藤田医科大学の研究グループは、胃がん手術(胃切除術)を受けた患者の術前・術後における腸内細菌叢(腸内マイクロバイオーム)の変化と、それに伴う体重減少や栄養障害との関連を、世界で初めて明らかにした。腸内マイクロバイオームを活用する未来型個別化医療の可能性が示唆された。
胃がんに対する胃切除術では、術後の体重減少、低栄養、QOL低下などの胃切除後術後障害が課題となる。研究グループは、合併症の背景に「腸内環境の変化」が存在する可能性に注目。腸内マイクロバイオームのプロファイルと栄養指標・術後症状との関連を精緻に解析した。
その結果、胃切除後の腸内では、善玉菌「バクテロイデス・ユニフォルミス」の量が回復するなど、腸内マイクロバイオームの大幅な再構築が起きていることが判明。また、善玉菌「バクテロイデス・ユニフォルミス」および癌のマイクロバイオーム遺伝子マーカー(腸内細菌の特定機能遺伝子)として機能する胆汁酸代謝遺伝子量が術後に有意に上昇した。
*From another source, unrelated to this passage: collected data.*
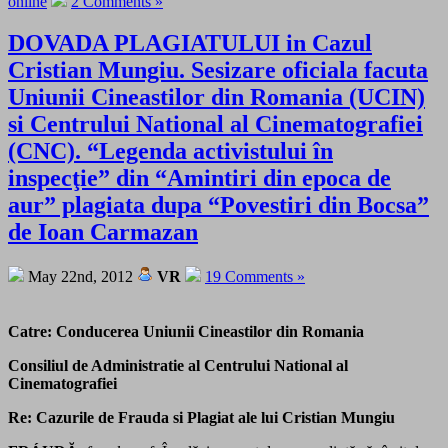
online
2 Comments »
DOVADA PLAGIATULUI in Cazul
Cristian Mungiu. Sesizare oficiala facuta
Uniunii Cineastilor din Romania (UCIN)
si Centrului National al Cinematografiei
(CNC). “Legenda activistului în
inspecţie” din “Amintiri din epoca de
aur” plagiata dupa “Povestiri din Bocsa”
de Ioan Carmazan
May 22nd, 2012
VR
19 Comments »
Catre: Conducerea Uniunii Cineastilor din Romania
Consiliul de Administratie al Centrului National al
Cinematografiei
Re: Cazurile de Frauda si Plagiat ale lui Cristian Mungiu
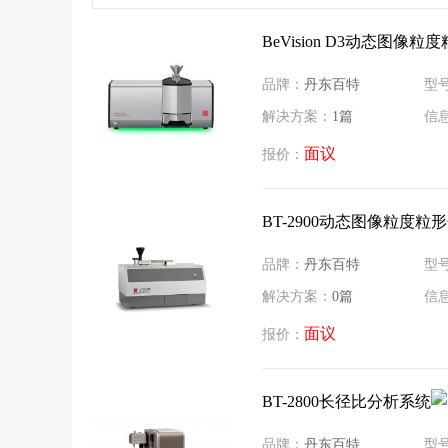
BeVision D3动态图像
品牌：
丹东百特
型
解决方案：
1篇
信
面议
报价：
BT-2900动态图像粒度粒
品牌：
丹东百特
型
解决方案：
0篇
信
面议
报价：
BT-2800长径比分析系统
品牌：
丹东百特
型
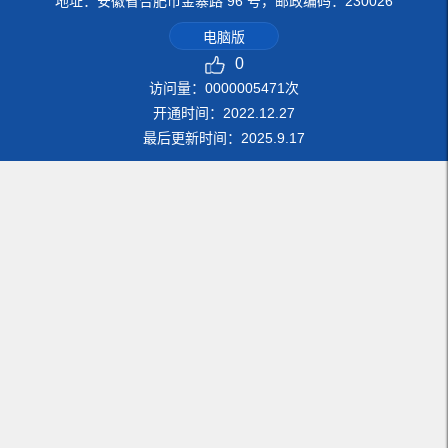
地址：安徽省合肥市金寨路 96 号，邮政编码：230026
电脑版
0
访问量：
0000005471
次
开通时间：
2022
.
12
.
27
最后更新时间：
2025
.
9
.
17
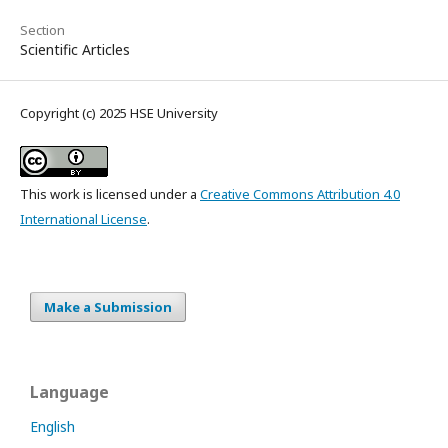
Section
Scientific Articles
Copyright (c) 2025 HSE University
This work is licensed under a
Creative Commons Attribution 4.0
International License
.
Make a Submission
Language
English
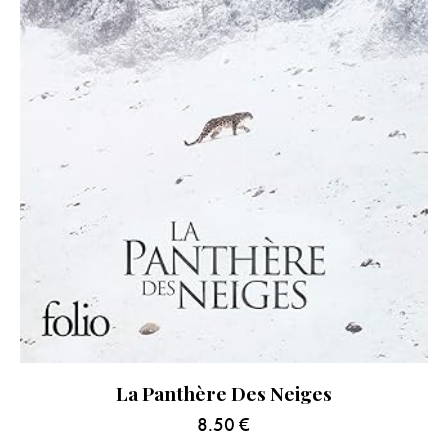
La Panthère Des Neiges
8.50
€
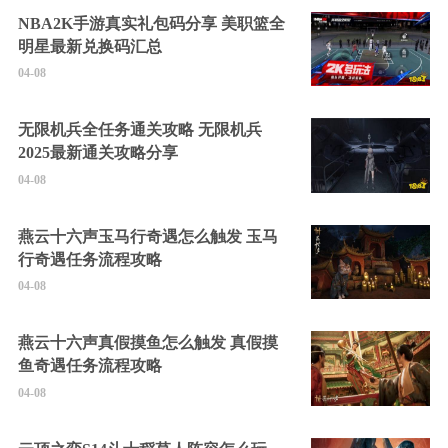
NBA2K手游真实礼包码分享 美职篮全
明星最新兑换码汇总
04-08
无限机兵全任务通关攻略 无限机兵
2025最新通关攻略分享
04-08
燕云十六声玉马行奇遇怎么触发 玉马
行奇遇任务流程攻略
04-08
燕云十六声真假摸鱼怎么触发 真假摸
鱼奇遇任务流程攻略
04-08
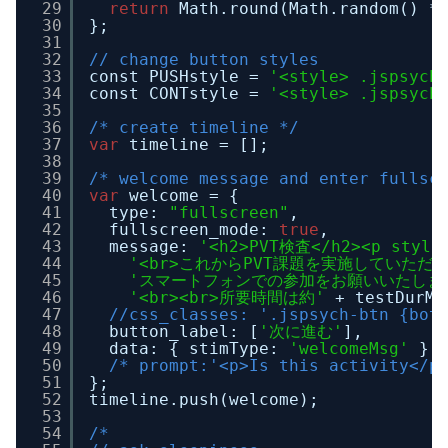
29
return
Math.round(Math.random() *
30
};
31
32
// change button styles
33
const PUSHstyle = 
'<style> .jspsych
34
const CONTstyle = 
'<style> .jspsych
35
36
/* create timeline */
37
var
timeline = [];
38
39
/* welcome message and enter fullsc
40
var
welcome = {
41
type: 
"fullscreen"
,
42
fullscreen_mode: 
true
,
43
message: 
'<h2>PVT検査</h2><p style 
44
'<br>これからPVT課題を実施していただ
45
'スマートフォンでの参加をお願いいたしま
46
'<br><br>所要時間は約'
+ testDurM 
47
//css_classes: '.jspsych-btn {bot
48
button_label: [
'次に進む'
],
49
data: { stimType: 
'welcomeMsg'
},
50
/* prompt:'<p>Is this activity</p
51
};
52
timeline.push(welcome);
53
54
/*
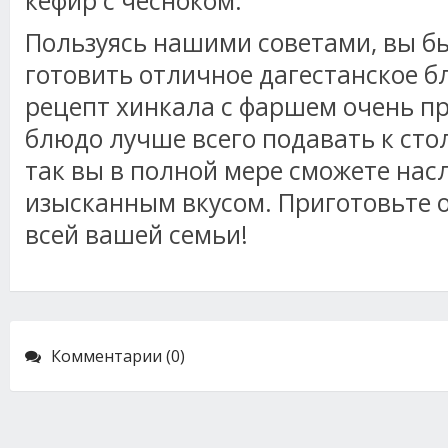
кефир с чесноком.
Пользуясь нашими советами, вы б
готовить отличное дагестанское б
рецепт хинкала с фаршем очень п
блюдо лучше всего подавать к сто
так вы в полной мере сможете нас
изысканным вкусом. Приготовьте 
всей вашей семьи!
Комментарии (0)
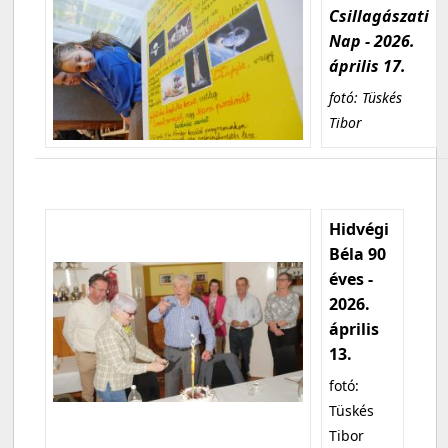
Csillagászati
Nap - 2026.
április 17.
fotó: Tüskés
Tibor
Hidvégi
Béla 90
éves -
2026.
április
13.
fotó:
Tüskés
Tibor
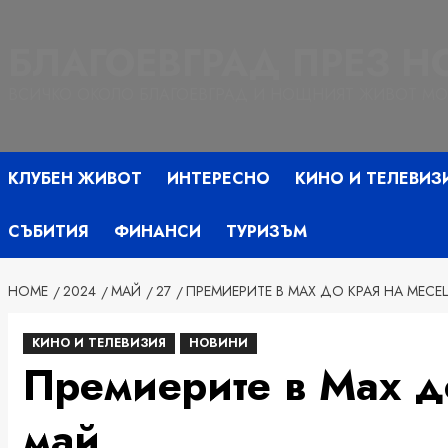
Skip
to
БЛАГОЕВГРАД ПРЕЗ 
content
ВСИЧКО ОКОЛО БЛАГОЕВГРАД И НОЩНИЯТ ЖИВОТ МО
КЛУБЕН ЖИВОТ
ИНТЕРЕСНО
КИНО И ТЕЛЕВИЗ
СЪБИТИЯ
ФИНАНСИ
ТУРИЗЪМ
HOME
2024
МАЙ
27
ПРЕМИЕРИТЕ В MAX ДО КРАЯ НА МЕСЕ
КИНО И ТЕЛЕВИЗИЯ
НОВИНИ
Премиерите в Max д
май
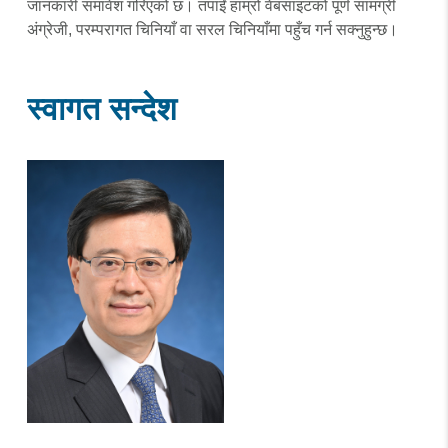
जानकारी समावेश गरिएको छ। तपाईं हाम्रो वेबसाइटको पूर्ण सामग्री
अंग्रेजी, परम्परागत चिनियाँ वा सरल चिनियाँमा पहुँच गर्न सक्नुहुन्छ।
स्वागत सन्देश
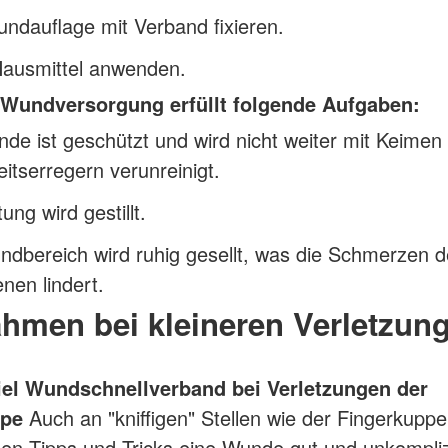
ndauflage mit Verband fixieren.
Hausmittel anwenden.
 Wundversorgung erfüllt folgende Aufgaben:
de ist geschützt und wird nicht weiter mit Keimen
itserregern verunreinigt.
ung wird gestillt.
dbereich wird ruhig gesellt, was die Schmerzen 
enen lindert.
hmen bei kleineren Verletzun
iel Wundschnellverband bei
Verletzungen der
ppe
Auch an "kniffigen" Stellen wie der Fingerkup
hen Tipps und Tricks eine Wunde gut und unkompliz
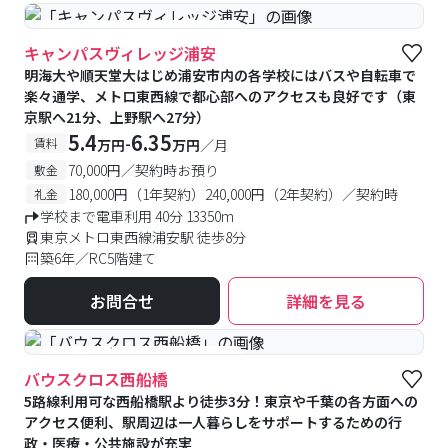
#食事付き
#女性専用フロアあり
キャンパスヴィレッジ浦安
明海大や順天堂大はじめ浦安市内の各学校にはバスや自転車で
楽々通学、メトロ東西線で都心部へのアクセスも良好です（東
京駅へ21分、上野駅へ27分）
5.4
6.35
-
賃料
万円
万円
／月
70,000円／契約時お預り
敷金
180,000円（1年契約）240,000円（2年契約）／契約時
礼金
学校まで電車利用 40分 13350m
東京メトロ東西線浦安駅 徒歩8分
築6年／RC5階建て
お問合せ
詳細を見る
#食事付き
#女性専用フロアあり
バウスクロス西船橋
5路線利用可な西船橋駅より徒歩3分！東京や千葉の各方面への
アクセス便利、駅周辺は一人暮らしをサポートするための行
政・医療・公共施設が充実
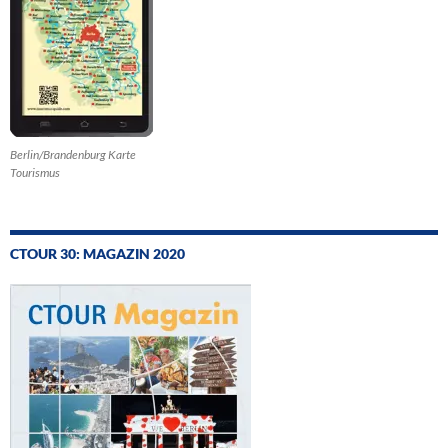
Berlin/Brandenburg Karte
Tourismus
CTOUR 30: MAGAZIN 2020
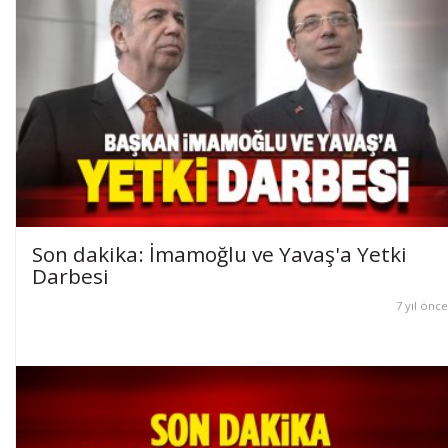
Son dakika: İmamoğlu ve Yavaş'a Yetki
Darbesi
7 yıl önce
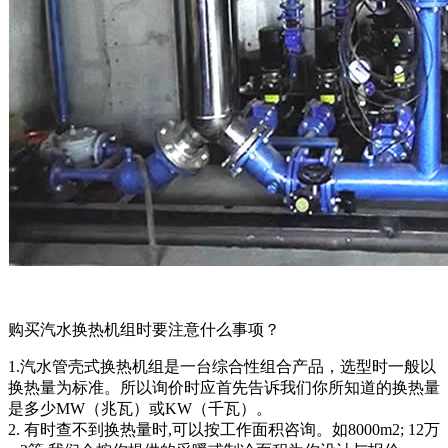
购买汽水换热机组时要注意什么事项？
1.汽水管壳式换热机组是一台综合性组合产品，选型时一般以
换热量为标准。所以询价时应首先告诉我们你所知道的换热量
是多少MW（兆瓦）或KW（千瓦）。
2. 有时查不到换热量时,可以按工作面积咨询。如8000m2; 12万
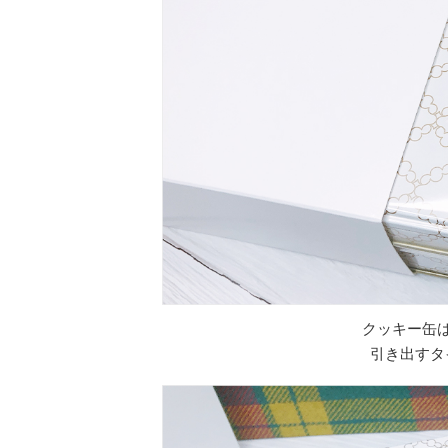
クッキー缶
引き出すタ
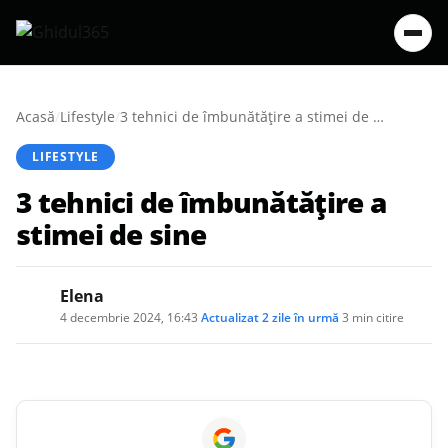
Acasă
/
Lifestyle
/
3 tehnici de îmbunătățire a stimei de sine
LIFESTYLE
3 tehnici de îmbunătățire a
stimei de sine
Elena
4 decembrie 2024, 16:43
·
Actualizat
2 zile în urmă
·
3 min citire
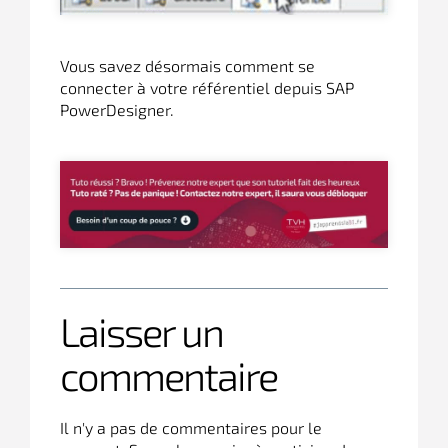
Vous savez désormais comment se
connecter à votre référentiel depuis SAP
PowerDesigner.
Laisser un
commentaire
Il n'y a pas de commentaires pour le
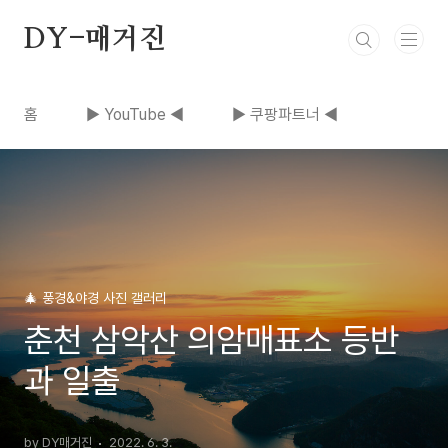
본문 바로가기
DY-매거진
홈
▶ YouTube ◀
▶ 쿠팡파트너 ◀
🎄 풍경&야경 사진 갤러리
춘천 삼악산 의암매표소 등반
과 일출
by DY매거진
2022. 6. 3.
一方、術後の平均体重減少率は―10.9%(全摘除群で−13.5%と顕著)。この著しい体重減少と、炎症抑制作用を示す善玉菌の短鎖脂肪酸産生菌「フィーカリバクテリウム・プラウスニッツィイ」の減少が関連し、さらに、血清プレアルブミンや亜鉛の低下と悪玉菌の大腸菌の増加が相関していた。また、血清プレアルブミンと亜鉛の低値は、大腸菌の増加と関連していた。
今回の研究成果から、オリゴ糖などのプレバイオティクス(有用菌の増殖を促進する食品成分)を用いることで、腸内マイクロバイオームの改善および術後症状の緩和につながる可能性が示され、今後の臨床応用が期待されるとしている。